The International Consortium of Investigative Journalists spent more than a year structuring, researching and analyzing the more than 11.9 million records in the Pandora Papers leak. The task involved three main elements: journalists, technology and time.
What is the Pandora Papers?
The Pandora Papers investigation is the world’s largest-ever journalistic collaboration, involving more than 600 journalists from 150 media outlets in 117 countries.
The investigation is based on a leak of confidential records of 14 offshore service providers that give professional services to wealthy individuals and corporations seeking to incorporate shell companies, trusts, foundations and other entities in low- or no-tax jurisdictions. The entities enable owners to conceal their identities from the public and sometimes from regulators. Often, the providers help them open bank accounts in countries with light financial regulation.
The 2.94 terabytes of data, leaked to ICIJ and shared with media partners around the world, arrived in various formats: as documents, images, emails, spreadsheets, and more.
The records include an unprecedented amount of information on so-called beneficial owners of entities registered in the British Virgin Islands, Seychelles, Hong Kong, Belize, Panama, South Dakota and other secrecy jurisdictions. They also contain information on the shareholders, directors and officers. In addition to the rich, the famous and the infamous, those exposed by the leak include people who don’t represent a public interest and who don’t appear in our reporting, such as small business owners, doctors and other, usually affluent, individuals away from the public spotlight.

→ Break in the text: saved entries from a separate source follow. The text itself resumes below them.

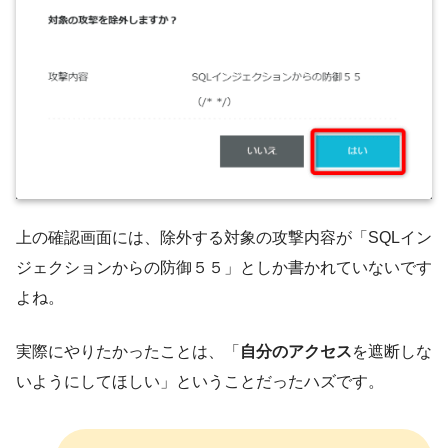
上の確認画面には、除外する対象の攻撃内容が「SQLイン
ジェクションからの防御５５」としか書かれていないです
よね。
実際にやりたかったことは、「
自分のアクセス
を遮断しな
いようにしてほしい」ということだったハズです。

While some of the files date to the 1970s, most of those reviewed by ICIJ were created between 1996 and 2020. They cover a wide range of matters: the creation of shell companies, foundations and trusts; the use of such entities to purchase real estate, yachts, jets and life insurance; their use to make investments and to move money between bank accounts; estate planning and other inheritance issues; and the avoidance of taxes through complex financial schemes. Some documents are tied to financial crimes, including money laundering.